Uma das afirmações mais absurdas que se podem escutar no nosso país, sobretudo de quem foi duas vezes ao Brasil, é a de que «isto é o verdadeiro Brasil». Por dois motivos: primeiro, porque não há «o verdadeiro Brasil»; segundo, porque, o Brasil não existe - em vez de Brasil há Brasis. Os Brasis. Era assim que muitos autores do nosso século XIX se referiam ao imenso mapa que falava português abaixo do Equador e de S. José de Macapá, para não dizer, entre as barreiras verdes e densas do Oiapoque (ligeiramente acima de S. José de Macapá, umas oito horas de estrada poeirenta até à fronteira com a Guiana), e as neblinas do pampa, rente ao Uruguai, lá no Chuí. Conheço os dois pontos. São lugares espantosos, sobretudo porque, na mesma altura do ano, as temperaturas chegam a atingir 40 graus centígrados de diferença. Esta é a prova exacta de que não existe apenas um Brasil. Nem dois, sequer. Por isso, quando alguém me obriga a escutar uma batucada e diz «isto é a verdadeira música do Brasil», eu rio e proponho uma chula ou um fandango da serra gaúcha, um violão gemendo em Goiás ou uma canção de Lupicínio Rodrigues, o negro de Porto Alegre. Onde está o verdadeiro Brasil?

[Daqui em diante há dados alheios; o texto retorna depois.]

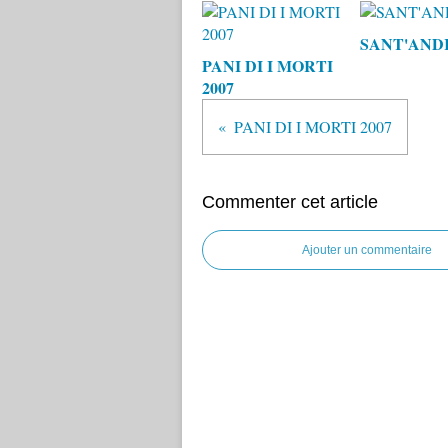
SANT'AND
PANI DI I MORTI
2007
PANI DI I MORTI 2007
Commenter cet article
Ajouter un commentaire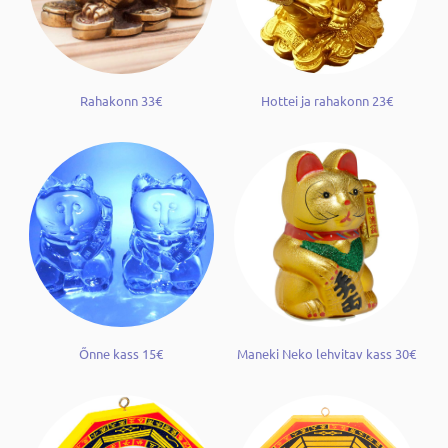
Rahakonn 33€
Hottei ja rahakonn 23€
Õnne kass 15€
Maneki Neko lehvitav kass 30€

Eu tenho os meus. Talvez um deles seja Salvador, sim, para contentar apetites ancestrais e aquele desejo de exotismo que nos surpreende a todos. Mas também o verdadeiramente interior Brasil de Minas Gerais, de Ouro Preto. Diamantina, Tiradentes (e Belo Horizonte, sim). E o outro é o meu Brasil de São Paulo, vertiginoso, culto, voraz, cosmopolita, a cidade onde melhor se come no mundo. E o do Rio, também, apetitoso, artificial. E o de Porto Alegre, a cidade das arvores, cheia de sotaques. Nada tem sido tão prejudicial ao Brasil como este exagero de Nordeste, reduzindo o mapa a um aglomerado de resorts baianos e de artesanato do aeroporto de Fortaleza. Para Nordeste já dei.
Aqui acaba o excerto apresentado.